In her 2011 OAR-funded study, Hsu-Min Chiang, Ph.D., an assistant professor in autism spectrum disorders in the Teachers College at Columbia University, analyzed data from the National Longitudinal Transition Study 2 (NLTS2) to identify which factors predict that students with autism spectrum disorder (ASD) are most likely to be able to find a job after leaving high school.

NLTS2 is a 10-year-long study focusing on secondary school students receiving special education across the United States in all disability categories, including autism. It includes information about them, their secondary school experiences, and post-secondary outcomes in education and employment.

Using information collected in the NLTS2 about 830 students with autism, Dr. Chiang looked at their participation in employment. Because the number of students who held full-time jobs was too small, Dr. Chiang looked at students who had full-time jobs and those who had part-time jobs.

 

Findings

Among the students with autism completing high school in this study, 56 percent had worked in some form since leaving high school and 44 percent had not. The average age for both groups was 21. The average hourly wage was $7.90. The top five types of jobs held by those who worked were:

  1. Material recording, scheduling, dispatching, and distribution (36.3 percent)
  2. Information and record clerks (12.9 percent),
  3. Building cleaning and pest control workers (8.5 percent)
  4. Retail sales workers (5.2 percent)
  5. Workers in other production occupations (5.1 percent)

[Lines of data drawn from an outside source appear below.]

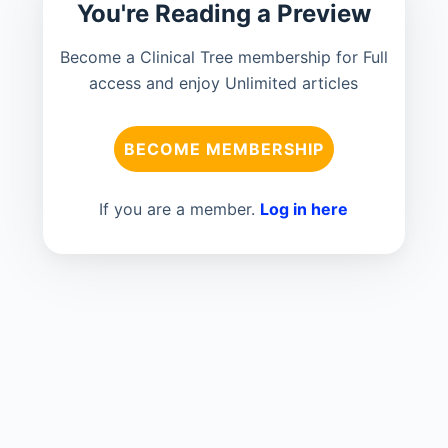
You're Reading a Preview
Become a Clinical Tree membership for Full
access and enjoy Unlimited articles
BECOME MEMBERSHIP
If you are a member.
Log in here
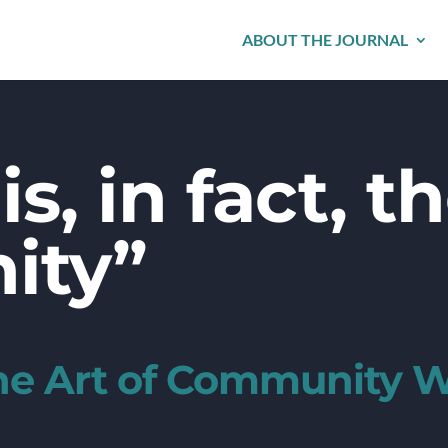
ABOUT THE JOURNAL
is, in fact, t
ity”
the Art of Community 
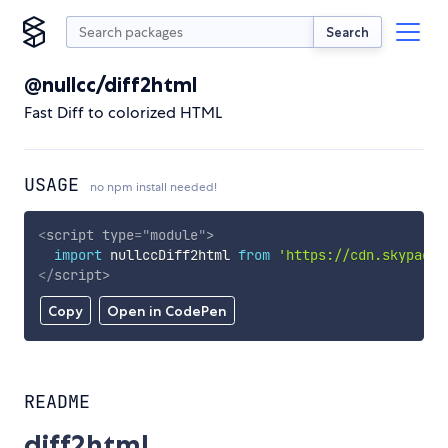
Search
@nullcc/diff2html
Fast Diff to colorized HTML
USAGE
no npm install needed!
<
script
type
=
"
module
"
>
import
 nullccDiff2html 
from
'https://cdn.skypack.
</
script
>
Copy
Open in CodePen
README
diff2html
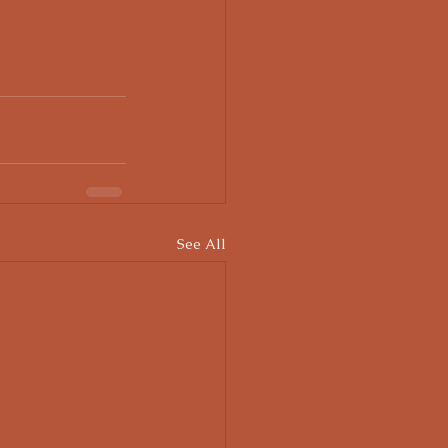
See All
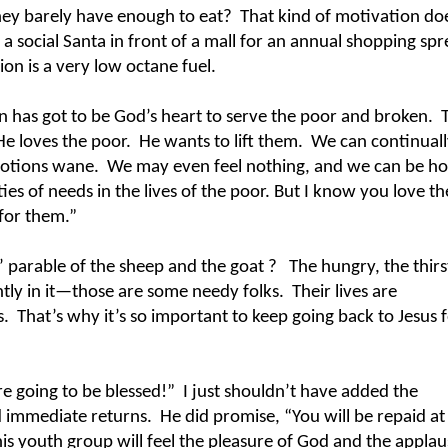
hey barely have enough to eat?
That kind of motivation do
a social Santa in front of a mall for an annual shopping spr
n is a very low octane fuel.
n has got to be God’s heart to serve the poor and broken.
He loves the poor.
He wants to lift them.
We can continuall
motions wane.
We may even feel nothing, and we can be ho
ities of needs in the lives of the poor. But I know you love t
 for them.”
’ parable of the sheep and the goat ?
The hungry, the thirs
ntly in it—those are some needy folks.
Their lives are
s.
That’s why it’s so important to keep going back to Jesus f
re going to be blessed!”
I just shouldn’t have added the
 immediate returns.
He did promise, “You will be repaid at
is youth group will feel the pleasure of God and the applau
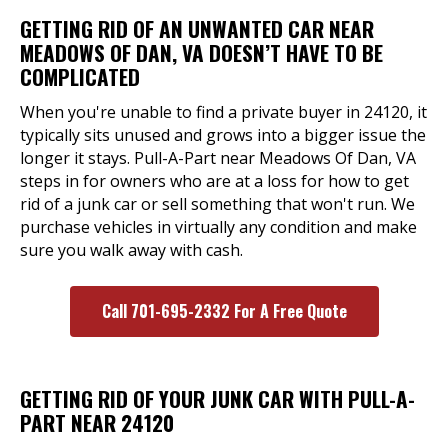
GETTING RID OF AN UNWANTED CAR NEAR
MEADOWS OF DAN, VA DOESN’T HAVE TO BE
COMPLICATED
When you're unable to find a private buyer in 24120, it
typically sits unused and grows into a bigger issue the
longer it stays. Pull-A-Part near Meadows Of Dan, VA
steps in for owners who are at a loss for how to get
rid of a junk car or sell something that won't run. We
purchase vehicles in virtually any condition and make
sure you walk away with cash.
Call 701-695-2332 For A Free Quote
GETTING RID OF YOUR JUNK CAR WITH PULL-A-
PART NEAR 24120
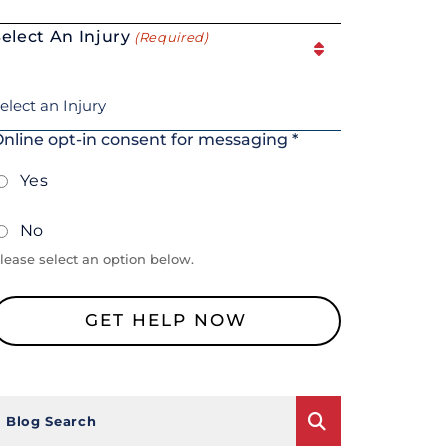
elect An Injury
(Required)
nline opt-in consent for messaging *
Yes
No
lease select an option below.
Blog Search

Dr. Chiang found that individuals who worked differed significantly from those who did not on 16 variables:

  1. Annual household income
  2. Parents’ education
  3. Parents’ attendance at their child’s IEP meetings
  4. Parents’ expectations of their child’s participation in postsecondary employment
  5. The person’s gender
  6. Social skills
  7. Self-care skills
  8. Verbal skills
  9. The presence of an intellectual disability
  10. Whether the person had graduated from high school or not
  11. High school academic performance
  12. Whether the person had a paid job while in high school
  13. Whether the person received career counseling during high school
  14. Whether the person had participated in postsecondary education since leaving high school
  15. Whether the person’s school planned for what the person would do after high school
  16. Whether the person’s school contacted vocational training programs or potential employers

Her analysis found that eight of those variables were significantly predictive of the probability of students with autism finding work after high school:

  1. Students from families with higher incomes are more likely to seek and find jobs.
  2. Those whose parents have a bachelor’s degree or higher are more likely to work.
  3. Women are more likely to find jobs than men.
  4. Those with high social skills are more likely to have jobs.
  5. Those without an intellectual disability are more likely to work.
  6. Those with a high school diploma are more likely to be employed.
  7. Those who receive career counseling are more likely to be employed.
  8. Those whose schools do contact training programs/potential employers are more likely to find work after high school.
 
Conclusion

The finding that more than half of the students with autism who completed high school were employed is encouraging. However, the hourly average wage of $7.90 is quite low, below the 2007 minimum national mean hourly wage of $8.03. A 2012 study reported that participation in post-secondary education positively correlated to higher earnings while receiving on-the-job supports, job readiness training, and Social Security Disability or Supplemental Security Income benefits correlated to lower earnings.

The results of Dr. Chiang’s study as well as others show that students with autism who complete high school work in a wide range of jobs. Dr. Chiang’s analysis found 29 different paid jobs, including material recording, record clerks, building cleaning and pest control workers, retail sales, and workers in other production occupations.

Dr. Chiang’s findings suggest that parents and professionals who assist individuals with autism in finding paid jobs need not be constrained by the stereotyped thinking that suggests that individuals with autism can do only certain types of jobs due to their deficits. Instead, they may consider the interests and strengths of individuals with autism and explore possible job opportunities that match those interests and strengths.